Unlocking Media on the Internet: Playing with WGET

When Barcamp Boston rolled around earlier this month, I took the opportunity to give a talk on something I’ve been recently getting into. wget.  And specifically getting media I want with it.

As I planned the talk, its structure evolved into a mini-workshop/talk. For a while I thought about all the awesome tech talks I had been to, and thought, well some of these are smaller, it wouldn’t hurt to get laptops out and take the first steps to make something, say start a node server for the first time, or throw some data into a couchDB. Usually it is the first steps that are the most difficult, so why not do that together?

I chose one of the smaller rooms, with the idea that we could face each other and it would be a discussion. There were a range of attendees, from systems programmers who use it on a daily basis to folks who haven’t touched the command line.

For the most part I wanted to show that a lot of media that shows up in our browser- we can have- we can download.

I presented my talk as a txt file, in VIM zoomed in a whole lot. I thought this was pretty good because you could see what line I was on, and what percentage the way through I was.

My interest in wget grew when I started to use command line tools a lot more in my research work as a scientist, using tools like cat, sort, uniq, wc, grep, quick ways to get a handle on data.

I really love media and music. Then I was shown how to download videos from the Activity monitor in Safari. Similarly the same url can be used with wget. Awesome.

So first I downloaded a video off facebook, using the method described in this post.  Facebook, where all of your precious media- photos and movies- can feel locked down.

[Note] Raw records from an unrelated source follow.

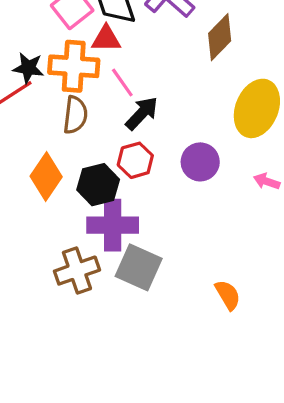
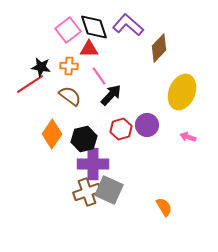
orange cross: (74, 66) -> (69, 66), size x0.6
brown semicircle: (75, 115) -> (70, 96), turned -60
red hexagon: (135, 160) -> (121, 129), moved
brown cross: (77, 271) -> (87, 192), moved

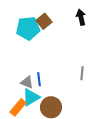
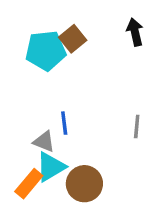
blue line: (39, 79) -> (64, 123), moved

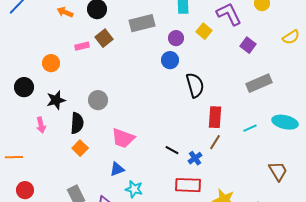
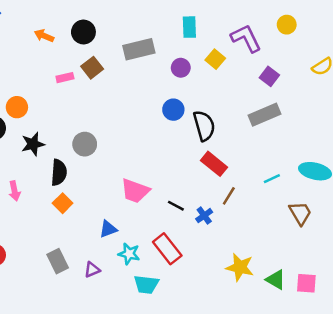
blue circle: (170, 60) -> (173, 110), moved
orange circle: (51, 63) -> (17, 107), moved
gray rectangle: (259, 83) -> (265, 115), moved
red rectangle: (215, 117) -> (214, 164), moved, turned -55
pink arrow: (41, 125) -> (14, 191), moved
pink trapezoid: (123, 138) -> (135, 191), moved
brown trapezoid: (278, 171) -> (300, 213), moved
red rectangle: (188, 185) -> (167, 249), moved, turned 50

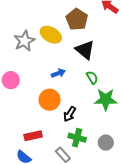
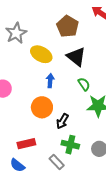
yellow ellipse: (51, 35) -> (41, 54), moved
gray star: (24, 41) -> (16, 33), moved
blue arrow: (58, 73) -> (50, 81), turned -64

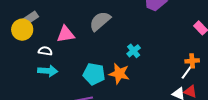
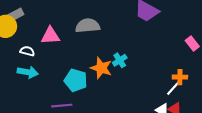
gray semicircle: (100, 21) -> (88, 26), turned 30
orange star: (119, 74) -> (101, 68), moved

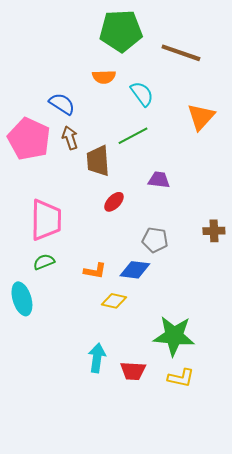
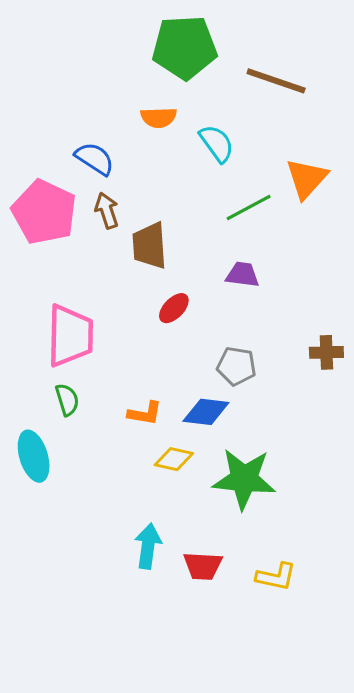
green line: (133, 136) -> (249, 207), moved
green semicircle: (44, 262) -> (67, 400), turned 95
green star: (174, 336) -> (244, 479), moved

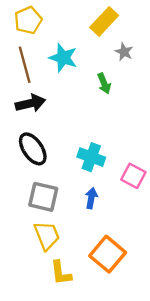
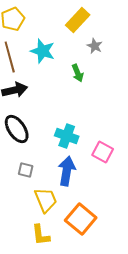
gray square: (43, 197) -> (26, 170), size x0.6
blue arrow: (91, 198) -> (67, 171), size x1.6
yellow trapezoid: (47, 235) -> (46, 200), moved

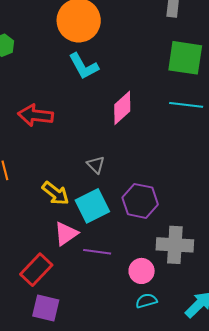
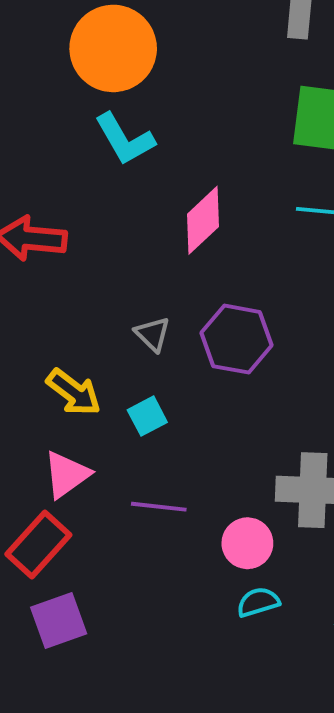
purple hexagon: (140, 201) -> (237, 339), moved
cyan square: (92, 206) -> (147, 416), size x0.6
pink triangle: (66, 234) -> (67, 474), moved
purple square: (46, 308) -> (59, 621), turned -32

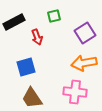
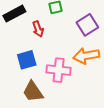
pink cross: (75, 92) -> (59, 70), moved

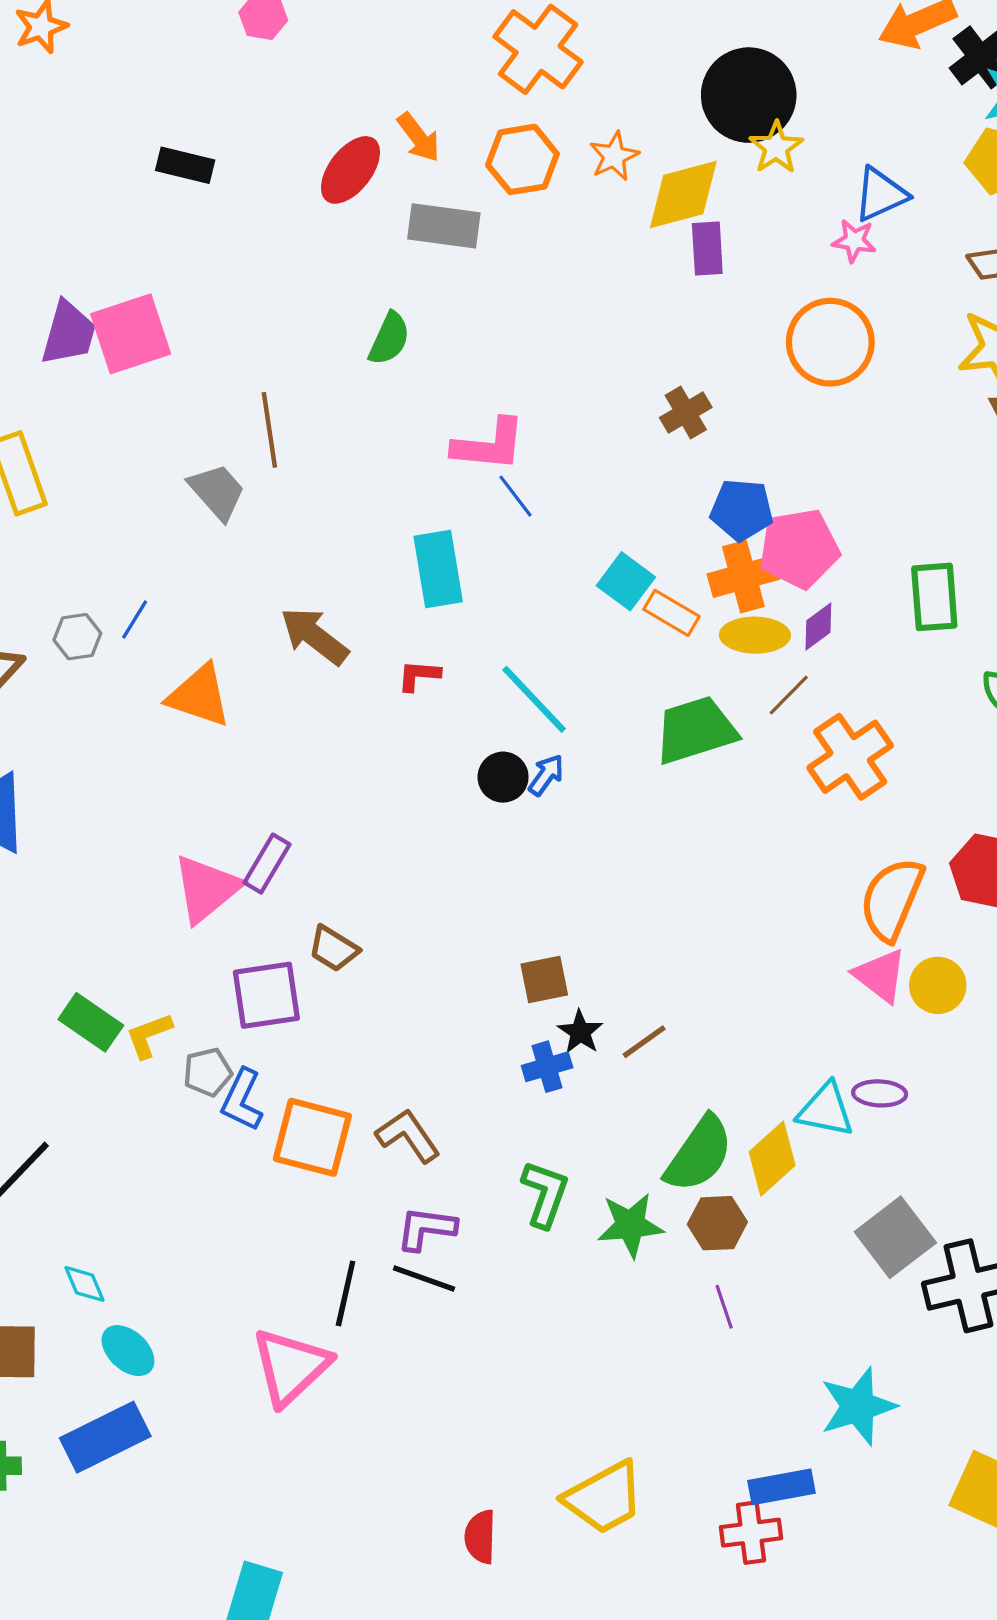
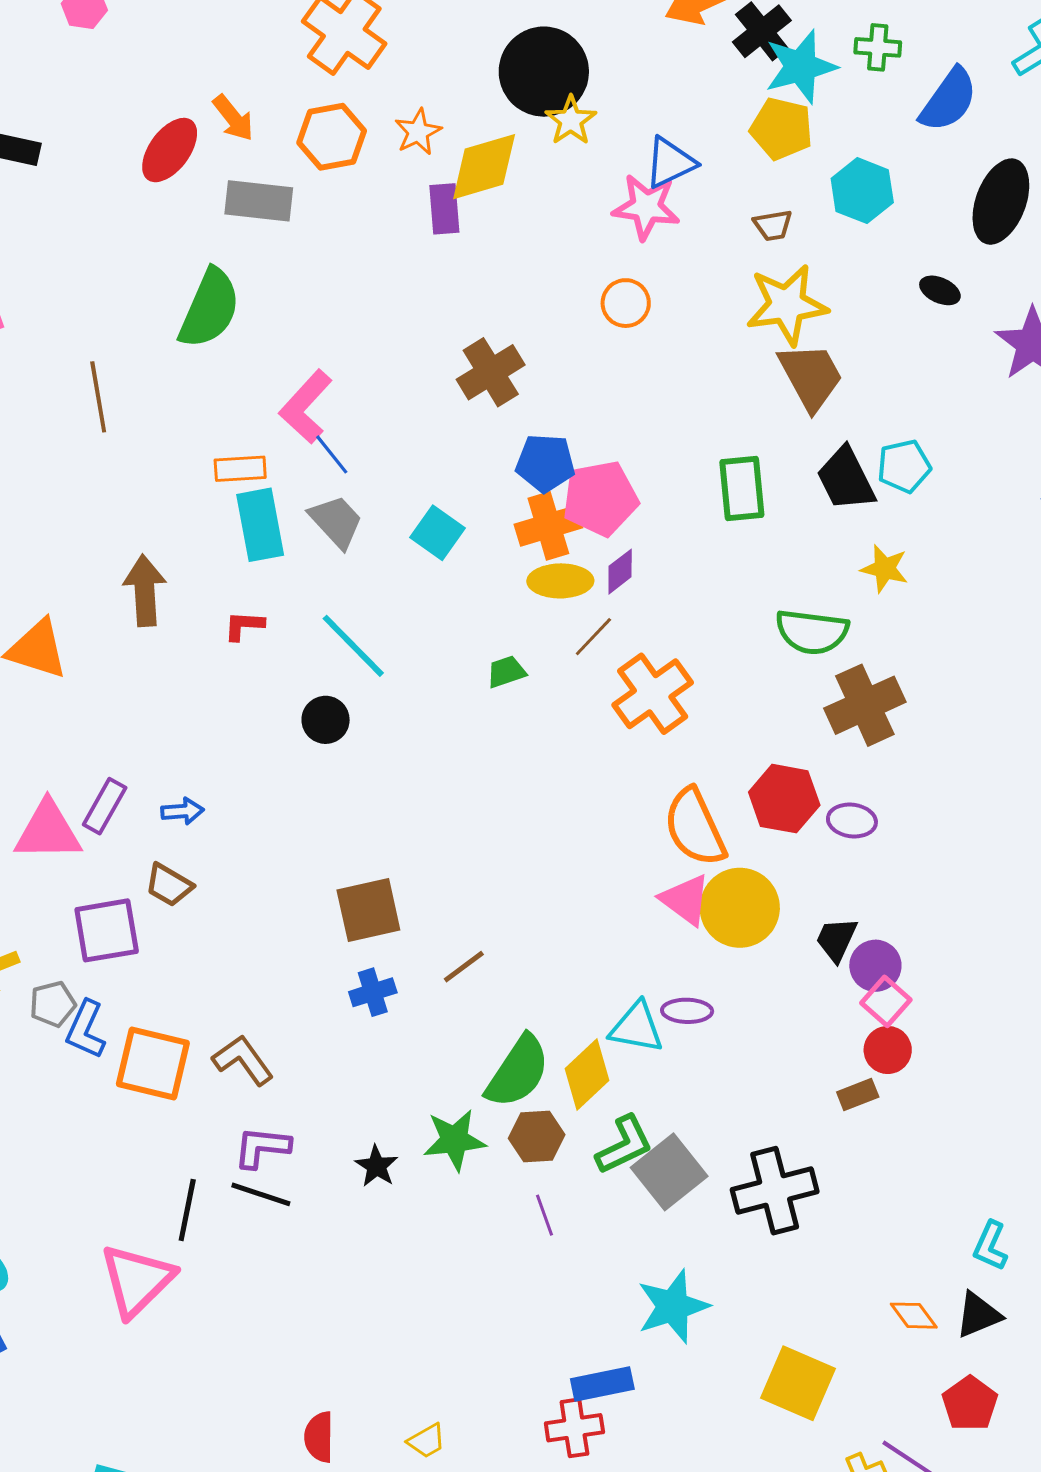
pink star: (854, 241) -> (646, 207), size x1.6
purple rectangle: (707, 249) -> (444, 209), moved
green semicircle: (389, 339) -> (210, 308), size x1.6
orange circle: (830, 342) -> (626, 303), size x0.6
brown cross: (686, 412) -> (491, 372), size x1.4
pink L-shape: (489, 445) -> (306, 407), turned 128
gray trapezoid: (217, 492) -> (336, 522), moved
green rectangle: (934, 597) -> (742, 489), moved
orange rectangle: (671, 613) -> (240, 469), moved, turned -33
brown arrow: (314, 636) -> (145, 590), turned 50
green trapezoid: (696, 730) -> (506, 672), size x0.5
blue arrow: (546, 775) -> (183, 811), moved, turned 51
pink triangle: (206, 889) -> (48, 831), turned 40
orange semicircle: (892, 899) -> (695, 827), turned -46
brown square: (544, 979) -> (368, 910), size x1.4
yellow circle: (938, 985) -> (740, 908), size x1.5
black star: (580, 1032) -> (376, 1166), moved
green L-shape: (545, 1194) -> (624, 1145), moved, turned 46
gray square: (895, 1237) -> (669, 1172), moved
yellow trapezoid: (604, 1498) -> (426, 1441), moved, size x0.5

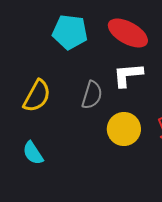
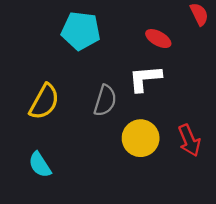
red ellipse: (128, 33) -> (158, 39), moved, size x0.6

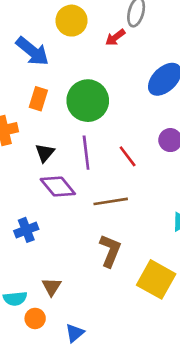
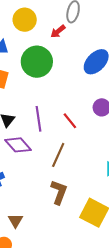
green circle: (88, 101) -> (37, 62), moved
brown line: (111, 201) -> (58, 155), turned -55

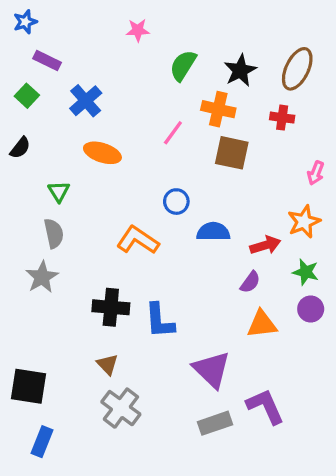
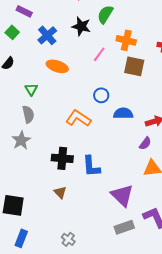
black star: (240, 71) -> (81, 26), moved, turned -30
gray cross: (121, 408) -> (68, 239), moved, size x0.6

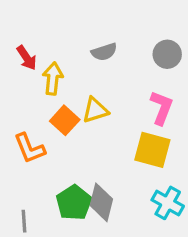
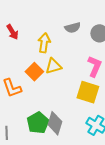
gray semicircle: (104, 52) -> (73, 28), moved
yellow arrow: (53, 78) -> (44, 43), moved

Then I described how I used wget -O – url  to pull down a web page, which you can pipe into grep for scraping.  I pulled all of the links to images on the front page of this photographer I recently found, Nicholas Alan Cope, and downloaded each with wget.  It would take a while to do it individually, but with wget, grep and this awesome online regex tool, the process was faster and I learned something awesome.  Basically pipe stdout to

grep -o ‘http://[a-z0-9./A-Z]*_VEDAS[0-9a-b_]*\.jpg’ > image_links

to get the image links.  That huge regex was found by pasting the page source in the online regex tool and iterating on a regular expression until one worked to match all the links.  This process can work with pull links or images from most pages.  With a txt file having a link on each line, you can use wget -i image_links.txt to download from each url.

Finally I showed how to download any track off of soundcloud, using a process similar to the facebook video download.  Find the streaming URL by looking up the url in the Safari Activity Monitor, or Resources under the Chrome developer tools.

The response was wonderful.  People were intruiged- even those who used it regularly didn’t know you could supply wget with a streaming url.  A few asked if this was legal, with a response from another participant that it was fine to do this, there is nothing wrong, you’re only downloading what was already downloaded by your browser, that it is ridiculous to think this is illegal.  A lively political discussion almost began, but the Barcamp closing sessions were starting.

I got through the material, did several live demonstrations, shared my excitement on something seemingly niche, and inspired a lively conversation.  The talk felt pretty great.